But I didn't have to do anything to keep my article on the site. All I did was (a) write a clear statement of why the topic was notable, and (b) cite sources. That is not a difficult pair of rules to remember.
But if you believe the prevailing sentiment on HN about how WP and "deletionism" works, it should have been extremely difficult for me to keep Mary Ann Davidson on WP. I should have been in multiple AfD debates defending the article. Instead, I wrote it, walked away, and 5 years later there it stands.
More often than not, what's actually happening in specific deletion freakouts is, the article in question cites no sources, and makes no claim about why the subject is notable.
> If you write an article about an algorithm that cites the academic literature, it'll most likely survive.
Most of the time you actually aren't allowed to do that; there seem to be exceptions in a few fields, such as Medicine, but the overall policy of Wikipedia is that you cannot cite primary sources, preferring, very specifically, newspapers. Of course, there are secondary sources in academia (summary papers), but they are fewer and far between, making it difficult to defend some newer topics. The article on "Coppersmith%27s_Attack" against RSA, for example, is seemingly forced to cite a summary paper. (The article on RSA itself has a couple citations to an original paper, but only if it can be backed with a secondary source.)
This is what Wikipedia actually says about citing journal articles:
Where available, academic and peer-reviewed publications are usually
the most reliable sources, such as in history, medicine, and
science. But they are not the only reliable sources in such areas. You
may also use material from reliable non-academic sources, particularly
if it appears in respected mainstream publications.
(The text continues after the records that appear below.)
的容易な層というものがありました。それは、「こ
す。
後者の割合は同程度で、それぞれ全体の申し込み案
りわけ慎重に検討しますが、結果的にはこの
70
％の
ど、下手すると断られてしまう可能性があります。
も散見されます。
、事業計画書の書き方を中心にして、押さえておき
Other reliable
sources include university-level textbooks, books published by
respected publishing houses, magazines, journals, and mainstream
newspapers. You may also use electronic media, subject to the same
criteria. See details in Wikipedia:Identifying reliable sources and
Wikipedia:Search engine test.
Their policy appears to be the opposite of the one you suggested they had.
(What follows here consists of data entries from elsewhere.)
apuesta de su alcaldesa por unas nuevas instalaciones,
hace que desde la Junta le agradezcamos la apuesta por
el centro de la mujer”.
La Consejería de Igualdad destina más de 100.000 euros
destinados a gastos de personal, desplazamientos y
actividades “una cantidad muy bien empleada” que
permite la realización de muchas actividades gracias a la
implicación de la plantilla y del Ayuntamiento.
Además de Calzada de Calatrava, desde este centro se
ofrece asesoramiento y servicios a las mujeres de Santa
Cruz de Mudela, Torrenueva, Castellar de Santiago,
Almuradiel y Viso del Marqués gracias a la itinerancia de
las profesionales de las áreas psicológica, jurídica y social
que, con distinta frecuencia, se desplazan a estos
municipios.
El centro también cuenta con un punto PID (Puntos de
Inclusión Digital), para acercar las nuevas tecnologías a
If coverage and quality is woefully inadequate, that means people haven't been doing much with them, so of course nobody is going around harassing these nonexistent people. Only pages that people are actually interested in get the jerk brigade's attention.
What editors are interested in and what's important isn't necessarily the same, though. I try to focus my efforts on areas with the lowest ratio of editors to value of the content. I find that provides a much better effort-to-results ratio than trying to throw in my $0.02 on Israel-Palestine with 100 other people. It also leads to more pleasant colleagues, because when I'm writing about ancient Greek archaeological sites or mathematical theorems, my co-editors are typically other idealistic people who genuinely want to improve the Wikipedia articles on those subjects. If you're writing on something political, then a lot of your co-editors are going to be people with political agendas.
On contentious areas where a lot of people are interested and strongly disagree, I'm not really sure how to do it better. Wikipedia is often suboptimal, but so is the opposite, "expert-based" model. I'm an academic, and if you get bunch of us in a room, from different strongly opposed viewpoints, and ask us to try to come up with a consensus survey article, that experience is usually going to end up being painful. I think I'd actually rather wade into a Wikipedia edit war than serve on those kinds of document-writing committees.
It's not just political "hot button" topics. No matter how innocuous the topic, if somebody takes notice of it, you'll often find yourself constantly having to fight random people — who are not the normal contributors to the articles — over stupid legalistic crap. This article with five sections and 20 references should really be a short subsection of that article because, well, he likes shuffling things around; another one should be deleted because the guy has never heard of it and most of the publications that covered it are online-only, etc.
If your particular niche has avoided this, bully on you. But I personally wouldn't want to join it, because if more people come on board, that means more attention and thus (in my mind, at least) greater likelihood of attracting the wikilawyers.
So, where did this happen to you, or anyone you know? It should be very easy to cite a source to "the jerk brigade" glomming onto some innocuous bit of good content. Most of what happens on the project is logged. Deleted articles "vanish", because the point of deleting content from the project is not to host it at all, but the discussions and talk page articles and AfD debates are still there.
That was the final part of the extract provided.